Non ci casco: Smascherata frode da 90 milioni sul Made in Italy

L’operazione “Non ci casco”, condotta dalla Guardia di Finanza di Torino e coordinata dalla Procura della Repubblica, ha portato alla luce un sofisticato sistema di frode che minaccia la sicurezza dei consumatori e scredita il valore del Made in Italy.
Sequestrati oltre 5,5 milioni di articoli, per un valore complessivo di oltre 90 milioni di euro, l’inchiesta ha smascherato una rete criminale specializzata nella contraffazione e nella commercializzazione illegale di accessori per auto e moto.

L’indagine, sviluppata dal Nucleo di Polizia Economico-Finanziaria, ha rivelato un’articolata filiera che, sfruttando la crescente domanda di prodotti a prezzi competitivi, importava massicci quantitativi di articoli di origine prevalentemente cinese e vietnamita.

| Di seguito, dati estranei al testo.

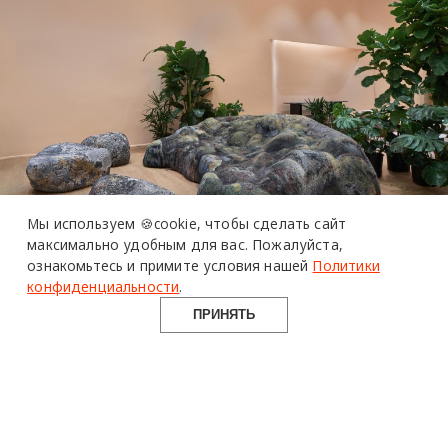
Мы используем 🍪cookie,
чтобы сделать сайт
максимально удобным для вас.
Пожалуйста,
Патрисия Уркиола обновила
ознакомьтесь и примите условия нашей
Политики
конфиденциальности
.
дизайн магазина Moroso в
ПРИНЯТЬ
Нью-Йорке
В честь празднования своего 70-летия
команда мебельного бренда Moroso обновила
флагманский магазин в Нью-Йорке, впервые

Questi prodotti, destinati a essere percepiti come espressione della qualità e dell’abilità manifatturiera italiana, venivano poi confezionati in stabilimenti italiani e immessi sul mercato con un’ingannevole etichettatura.

L’uso di confezioni e marchi evocativi della bandiera tricolore e di brand italiani consolidati, mirava a creare un’illusione di autenticità e a sfruttare l’associazione positiva legata al “Made in Italy”.

Le perquisizioni, estese a sei province – Milano, Mantova, Verona, Vicenza, Bologna e Modena – oltre a numerosi magazzini e punti vendita in diverse regioni, hanno permesso di individuare una vasta gamma di prodotti contraffatti, tra cui caschi per moto e bici, visiere, batterie per auto, catene da neve e componenti vari.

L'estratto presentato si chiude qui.